Baptizo é a palavra grega que
dá origem ao termo batismo e significa, na maioria das vezes, imersão. Neste
caso, batismo no Espírito Santo é o mesmo que ser mergulhado nele, estar
totalmente cheio, totalmente tomado.
Quando
vemos o batismo de João, vamos perceber que não era uma prática que ele tenha
inventado, mas era um símbolo adotado pelos judeus de alguns séculos antes,
para iniciar os convertidos ao judaísmo, ou seja os prosélitos.
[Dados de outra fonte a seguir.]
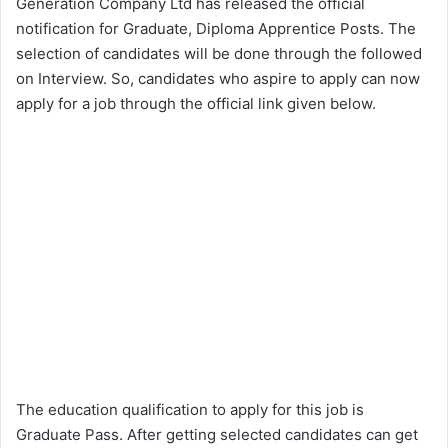
Generation Company Ltd has released the official
notification for Graduate, Diploma Apprentice Posts. The
selection of candidates will be done through the followed
on Interview. So, candidates who aspire to apply can now
apply for a job through the official link given below.
The education qualification to apply for this job is
Graduate Pass. After getting selected candidates can get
Este símbolo
era como uma purificação, mas os cristãos o adotaram para simbolizar a morte
para o mundo e a vida para Deus, como o sepultamento e a ressureição.
Batismo
no Espírito Santo, hoje é um assunto muito pacífico na maioria dos grupos
evangélicos, pois não é mais encarado por esses como um desvio doutrinário, mas
apenas como diferença na interpretação.
Quanto
ao Batismo de fogo, vemos algo muito interessante nas Escrituras, pois fogo
simboliza purificação, neste caso, se queremos ser de fato preparados para que
Cristo passe por nós como num caminho, ou que nós sejamos sua morada,
precisamos ser purificados (Ap 3.18). Assim João descreve a ação do Messias: “Com
a pá que tem na mão, ele vai separar o trigo da palha. Guardará o trigo no seu
depósito, mas queimará a palha no fogo que nunca se apaga”. (Lucas 3.17)
A
Palavra de Deus nos compara muitas vezes ao plantio de trigo, e neste caso de
Lucas, João Batista nos dá uma preciosa informação, Jesus é capaz de nos
purificar de todas as impurezas, ou mais, nos tira o que não nos é necessário.
Tanto
a palha como o grão fazem parte do trigo enquanto planta, mas somente o grão em
si será utilizado, então o que devemos entender, é que se temos coisas para
deixar e não conseguimos, então somente o Senhor Jesus poderá separar de nós,
como alguém que escolhe os grãos em meio à bagunça e mistura. Jesus quer nos
purificar com o seu fogo e para isso devemos ser inteiramente envoltos, já que
batismo é imersão, batismo no fogo deve nos “mergulhar” nas chamas de Jesus.
Muitos
de nós, somente deixaram partes do corpo passarem pelo fogo, mas quando ia
pegar nossos pecados mais ocultos ou como dizem alguns, de estimação, então
saíram da presença de Jesus, ao que preciso dizer que quando Jesus fizer seu
julgamento final, tudo o que não for separado será queimado, assim como a
palha, mas desta vez, para sempre e então não haverá mais aproveitamento algum.
Temos
a oportunidade de sermos separados por Jesus, e na linguagem bíblica, isso
chama-se santificação, por isso, quero encorajar a você a buscar de todo o seu
coração a santidade, a purificação de Jesus e mais, isso é uma batalha diária,
durará enquanto existirmos. Batismo com fogo é uma purificação diária,
diferente do Batismo do Espírito e do batismo na água que acontecem apenas uma
vez, batismo com fogo é um estado perene do discípulo de Jesus.
Busque
este preparo e será feliz!!!
CONCLUSÃO
Na
busca pelo céu, morar com Jesus na eternidade, há somente um segredo, nos
humilharmos à condição que nos encontramos, a de pecadores, dependentes da
graça e misericórdia de Jesus. Após entendermos isso, ficará fácil de nos
mantermos numa posição humilde, de renúncia do pecado e o mais importante é que
não estamos sozinhos, mas Cristo está disposto a nos ajudar, sendo através de
sua Palavra poderosa ou até mesmo na sua purificação ou santificação.